▼

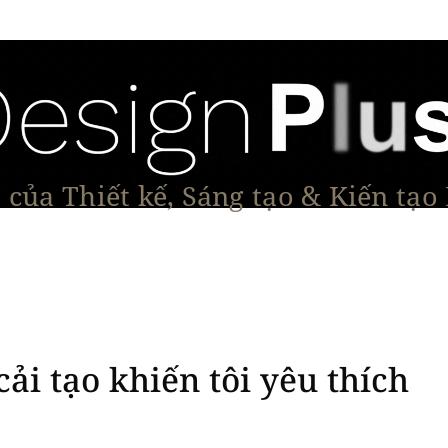
của Thiết kế, Sáng tạo & Kiến tạo
Tạo Dáng Sản Phẩm
Đối thoại & Tầm nhìn
Dự Á
i tạo khiến tôi yêu thích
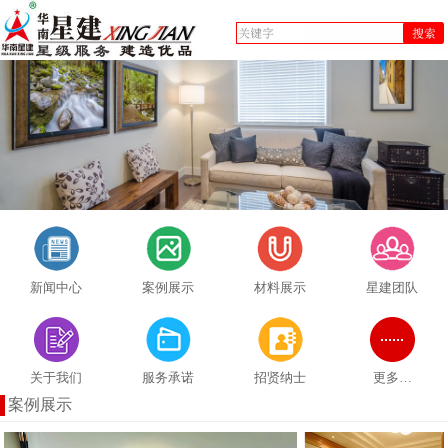
新闻中心
案例展示
材料展示
星建团队
关于我们
服务承诺
招贤纳士
更多…
案例展示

▲

Every entry above needs to be copied exactly, and no pictures go with it.

### Result for this exercise
của Thiết kế, Sáng tạo & Kiến tạo
Tạo Dáng Sản Phẩm
Đối thoại & Tầm nhìn
Dự Á
i tạo khiến tôi yêu thích
新闻中心
案例展示
材料展示
星建团队
关于我们
服务承诺
招贤纳士
更多…
案例展示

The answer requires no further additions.